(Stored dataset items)
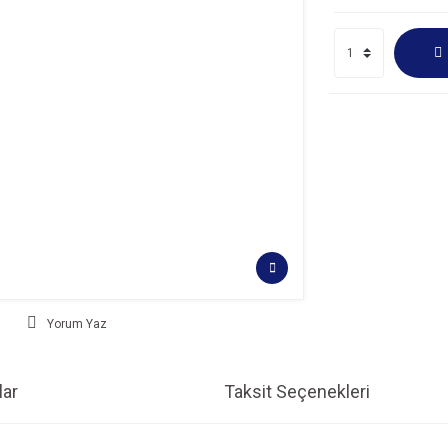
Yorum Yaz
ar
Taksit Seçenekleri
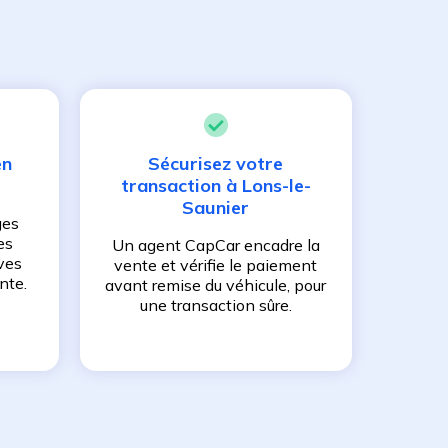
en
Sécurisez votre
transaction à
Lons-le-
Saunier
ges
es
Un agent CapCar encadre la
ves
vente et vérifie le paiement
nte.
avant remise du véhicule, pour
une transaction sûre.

TASK DIRECTIONS :: Print every line above once more, exactly. Omit the pictures.

TASK ANSWER ::
Yorum Yaz
ar
Taksit Seçenekleri
en
Sécurisez votre
transaction à
Lons-le-
Saunier
ges
es
Un agent CapCar encadre la
ves
vente et vérifie le paiement
nte.
avant remise du véhicule, pour
une transaction sûre.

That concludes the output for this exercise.